How to submit to Kaggle?


#1

How does one submit to Kaggle for example in the House Prices competition?

Someone earlier answered by linking to the 3rd lesson of DL1, but it does not help much for the machine learning category.

Once I have my model which predicts ‘SalePrice’, what do I have to do to get the predictions for each house and save them to a CSV file along with the houses’ ids?


#2

The expected format is described here: https://www.kaggle.com/c/house-prices-advanced-regression-techniques#evaluation

So once you have the predictions do something like this:

solution = pd.DataFrame({"Id": df_test.Id, 'SalePrice': predicted_prices})
solution.to_csv('house_preds.csv', index=False)

The resulting house_preds.csv can then be uploaded to Kaggle.

Either manually via the browser or with the command line client:
kaggle competitions submit -c house-prices-advanced-regression-techniques -f house_preds.csv -m "Hello Kaggle"

Does this help?


#3

Yes, it does help!

The thing I can’t understand though is how you make predictions on a test set. My understand was that you did through the m.predict function, but to do that you first need to fit your model with X and y, right? But the Test set does not have y since we need to predict it. So how am I supposed to pre-process the test data if it doesn’t have y in it?

I tried the proc_df function on the test set without the y argument, but it doesn’t seem to work.

I guess my question is: how do you make predictions on a test set with your model?


#4

I think you have misunderstood how RF works. The “fit” method takes your X, Y and creates your model - m, on the train data. All the scoring, prediction etc has to be done on this model.

When you need to “predict” Y for a new X, you simply run the “predict” method on model “m”. So m.predict(X_test_data) should give you what you want. You don’t need to create another new model for your test data.

The general idea is that your model should be good enough for a data it has “seen” ie the train data as well as “unseen” data ie test data.


#5

proc_df works as expected, just omit the second parameter and ignore the returned y.

Other things to be aware of when processing the test data:

  • Do not use train_cats but apply_cats to make sure the same category ids are used.
  • You might end up with different columns for training and test. I think the sensible thing to do here is to add/drop columns from the test set to align with the training columns. At least this is what worked for me.

#6

Great!

To drop the columns in the test data which are not in the training data, do you call a function that finds automatically which ones to remove or should I just do that in Python?


#7

It depends. After all, it is just Python/Pandas and there are a lot of ways.
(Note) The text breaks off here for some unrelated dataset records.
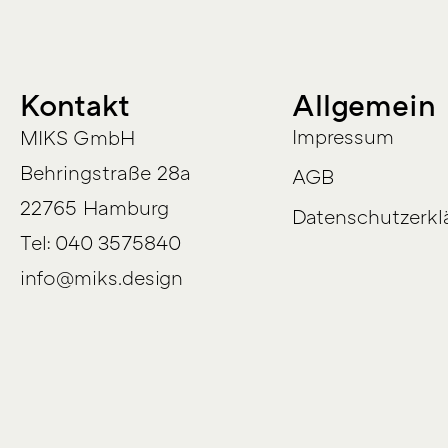
Kontakt
Allgemein
Impressum
MIKS GmbH
Behringstraße 28a
AGB
22765 Hamburg
Datenschutzerkl
Tel: 040 3575840
info@miks.design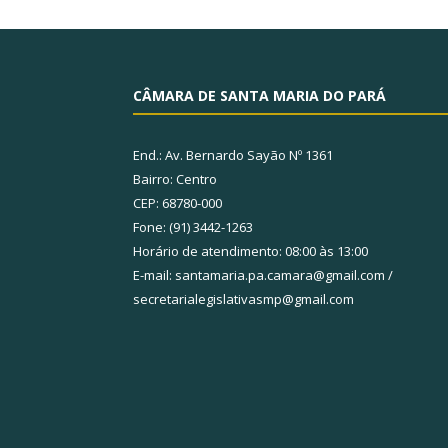
CÂMARA DE SANTA MARIA DO PARÁ
End.: Av. Bernardo Sayão Nº 1361
Bairro: Centro
CEP: 68780-000
Fone: (91) 3442-1263
Horário de atendimento: 08:00 às 13:00
E-mail: santamaria.pa.camara@gmail.com /
secretarialegislativasmp@gmail.com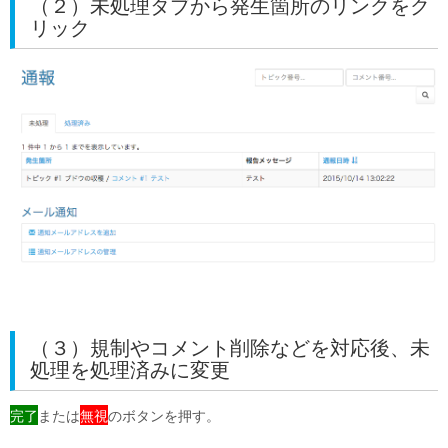
（２）未処理タブから発生箇所のリンクをク
リック
（３）規制やコメント削除などを対応後、未
処理を処理済みに変更
完了
または
無視
のボタンを押す。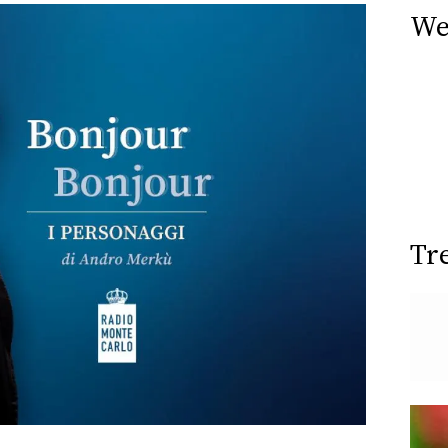
We
Tr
You could, e.g., explicitly drop rows.
Or you diff .columns of the respective data frames and then drop.
Or if df1.columns is a subset of df2.columns you could do something like df2[df1.columns] to just use the columns of df2 which appear in df1.

It helps to get familiar with Pandas and especially its data frames.


(Naveed Unjum) #8

I am having some problems with proc_df

It raises an error “Too many values to unpack,expected 2”.
Could you please provide a link to your kernel as to see what i am missing?


(Stephen Gabriel) #9

For example try df_features, df_target, nas = proc_df(main_dataframe, 'target_feature')

This should work, as proc_df tends to check for NaN values too and it needs to ‘unpack’ it into a _na holder. just include the ‘nas’

cheers


#10

Even when the target feature is not passed proc_df still returns three values.

You need something like
df_features, _, nas = proc_df(main_dataframe)

The underscore tells the interpreter to not save the variable.